■ **Exercise prompt**
Among the records below, find each line that includes the string "hscroll" and copy it.

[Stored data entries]
Segment Open
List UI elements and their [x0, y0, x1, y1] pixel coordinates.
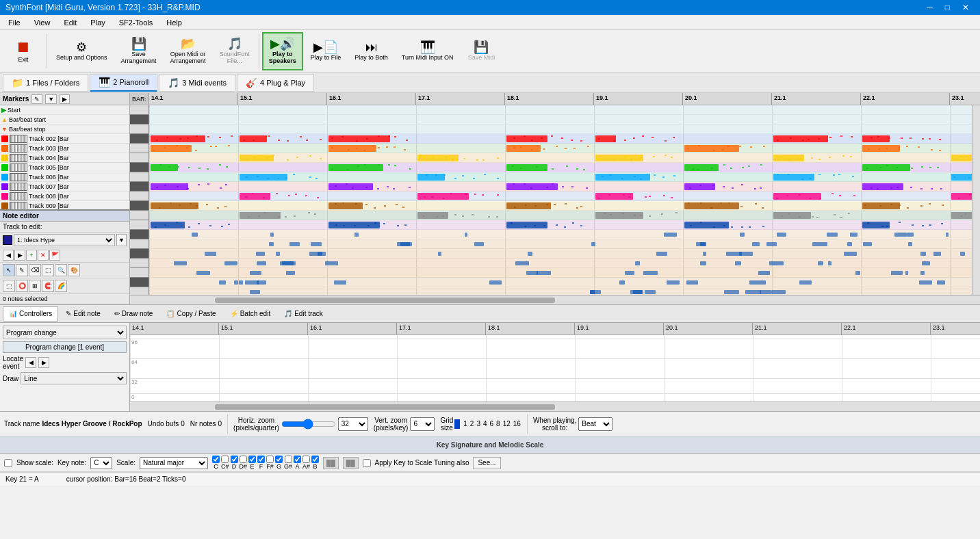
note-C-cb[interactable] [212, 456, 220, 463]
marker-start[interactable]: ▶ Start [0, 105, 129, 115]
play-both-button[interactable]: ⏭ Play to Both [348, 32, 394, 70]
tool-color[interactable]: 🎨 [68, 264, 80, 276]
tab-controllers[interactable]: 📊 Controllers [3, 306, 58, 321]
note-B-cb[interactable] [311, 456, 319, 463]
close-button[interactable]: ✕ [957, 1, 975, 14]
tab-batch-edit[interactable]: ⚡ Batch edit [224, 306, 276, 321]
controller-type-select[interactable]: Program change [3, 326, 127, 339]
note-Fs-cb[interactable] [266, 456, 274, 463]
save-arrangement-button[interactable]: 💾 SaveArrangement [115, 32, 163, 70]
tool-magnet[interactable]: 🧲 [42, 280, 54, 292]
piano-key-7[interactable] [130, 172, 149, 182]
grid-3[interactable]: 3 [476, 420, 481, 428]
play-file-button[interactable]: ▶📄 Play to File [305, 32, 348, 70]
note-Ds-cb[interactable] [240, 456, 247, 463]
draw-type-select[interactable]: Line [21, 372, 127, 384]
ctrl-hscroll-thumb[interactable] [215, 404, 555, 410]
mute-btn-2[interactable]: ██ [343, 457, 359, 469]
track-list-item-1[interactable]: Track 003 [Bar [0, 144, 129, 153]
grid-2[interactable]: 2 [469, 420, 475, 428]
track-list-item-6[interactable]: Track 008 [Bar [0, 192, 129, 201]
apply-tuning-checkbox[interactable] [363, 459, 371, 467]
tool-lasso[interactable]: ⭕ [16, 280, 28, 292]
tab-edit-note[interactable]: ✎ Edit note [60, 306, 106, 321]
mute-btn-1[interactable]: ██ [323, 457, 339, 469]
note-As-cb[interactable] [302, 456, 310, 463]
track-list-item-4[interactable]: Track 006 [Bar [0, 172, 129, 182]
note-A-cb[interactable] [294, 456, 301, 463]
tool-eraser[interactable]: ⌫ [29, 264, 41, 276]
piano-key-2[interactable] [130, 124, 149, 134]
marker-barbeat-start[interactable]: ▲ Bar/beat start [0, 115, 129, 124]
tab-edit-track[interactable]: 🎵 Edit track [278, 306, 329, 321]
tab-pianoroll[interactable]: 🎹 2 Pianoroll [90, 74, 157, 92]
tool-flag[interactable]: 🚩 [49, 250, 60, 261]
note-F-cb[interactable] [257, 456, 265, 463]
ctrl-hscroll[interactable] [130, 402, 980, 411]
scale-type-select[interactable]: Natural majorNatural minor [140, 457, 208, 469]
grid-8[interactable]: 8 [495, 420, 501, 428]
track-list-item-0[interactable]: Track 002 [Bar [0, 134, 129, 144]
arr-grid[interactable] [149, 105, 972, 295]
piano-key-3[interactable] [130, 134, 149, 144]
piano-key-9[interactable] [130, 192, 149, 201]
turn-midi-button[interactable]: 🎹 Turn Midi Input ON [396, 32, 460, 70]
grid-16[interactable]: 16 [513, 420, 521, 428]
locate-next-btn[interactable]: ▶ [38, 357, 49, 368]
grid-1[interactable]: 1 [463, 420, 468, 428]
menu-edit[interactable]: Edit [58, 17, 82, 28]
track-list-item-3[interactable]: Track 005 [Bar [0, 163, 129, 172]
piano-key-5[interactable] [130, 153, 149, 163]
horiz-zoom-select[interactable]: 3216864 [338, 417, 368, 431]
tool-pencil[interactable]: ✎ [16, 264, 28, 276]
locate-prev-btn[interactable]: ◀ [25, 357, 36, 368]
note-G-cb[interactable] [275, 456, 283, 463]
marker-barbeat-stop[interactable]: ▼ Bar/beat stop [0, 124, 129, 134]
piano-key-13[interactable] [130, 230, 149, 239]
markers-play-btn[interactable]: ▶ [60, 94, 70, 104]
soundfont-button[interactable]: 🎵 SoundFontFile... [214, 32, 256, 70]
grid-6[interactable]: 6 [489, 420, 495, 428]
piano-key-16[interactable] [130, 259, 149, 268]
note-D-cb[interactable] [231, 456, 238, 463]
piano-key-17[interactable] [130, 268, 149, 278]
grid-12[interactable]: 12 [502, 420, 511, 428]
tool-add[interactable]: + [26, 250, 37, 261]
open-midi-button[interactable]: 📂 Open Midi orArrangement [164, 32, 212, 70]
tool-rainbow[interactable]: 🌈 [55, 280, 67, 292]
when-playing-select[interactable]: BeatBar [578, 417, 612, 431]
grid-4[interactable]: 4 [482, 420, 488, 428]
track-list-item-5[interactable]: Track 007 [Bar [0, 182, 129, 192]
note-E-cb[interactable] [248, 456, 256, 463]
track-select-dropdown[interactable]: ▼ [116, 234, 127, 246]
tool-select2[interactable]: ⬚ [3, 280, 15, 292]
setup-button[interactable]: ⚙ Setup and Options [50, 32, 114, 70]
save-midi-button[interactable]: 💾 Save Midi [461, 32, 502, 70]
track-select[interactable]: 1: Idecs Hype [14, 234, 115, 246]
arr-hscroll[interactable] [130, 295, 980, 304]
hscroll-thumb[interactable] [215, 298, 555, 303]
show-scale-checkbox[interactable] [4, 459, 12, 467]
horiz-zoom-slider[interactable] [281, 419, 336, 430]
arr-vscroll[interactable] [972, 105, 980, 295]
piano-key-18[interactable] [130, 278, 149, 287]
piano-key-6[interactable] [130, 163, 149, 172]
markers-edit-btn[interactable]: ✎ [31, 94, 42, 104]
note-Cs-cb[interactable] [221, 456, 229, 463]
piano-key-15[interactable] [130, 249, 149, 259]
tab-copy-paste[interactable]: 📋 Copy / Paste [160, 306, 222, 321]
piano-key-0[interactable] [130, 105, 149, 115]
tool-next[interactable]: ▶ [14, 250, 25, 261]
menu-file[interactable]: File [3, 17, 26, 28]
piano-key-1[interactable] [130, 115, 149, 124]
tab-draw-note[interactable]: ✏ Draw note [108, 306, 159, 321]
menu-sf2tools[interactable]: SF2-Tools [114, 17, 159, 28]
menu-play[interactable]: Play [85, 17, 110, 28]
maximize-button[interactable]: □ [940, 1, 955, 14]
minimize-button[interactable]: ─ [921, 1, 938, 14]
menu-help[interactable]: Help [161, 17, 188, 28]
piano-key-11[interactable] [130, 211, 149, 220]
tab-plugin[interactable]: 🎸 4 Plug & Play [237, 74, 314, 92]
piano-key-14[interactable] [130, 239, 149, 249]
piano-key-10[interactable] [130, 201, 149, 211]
Segment Closed
■ **Your solution**
ctrl-hscroll-thumb[interactable] [215, 404, 555, 410]
ctrl-hscroll[interactable] [130, 402, 980, 411]
arr-hscroll[interactable] [130, 295, 980, 304]
hscroll-thumb[interactable] [215, 298, 555, 303]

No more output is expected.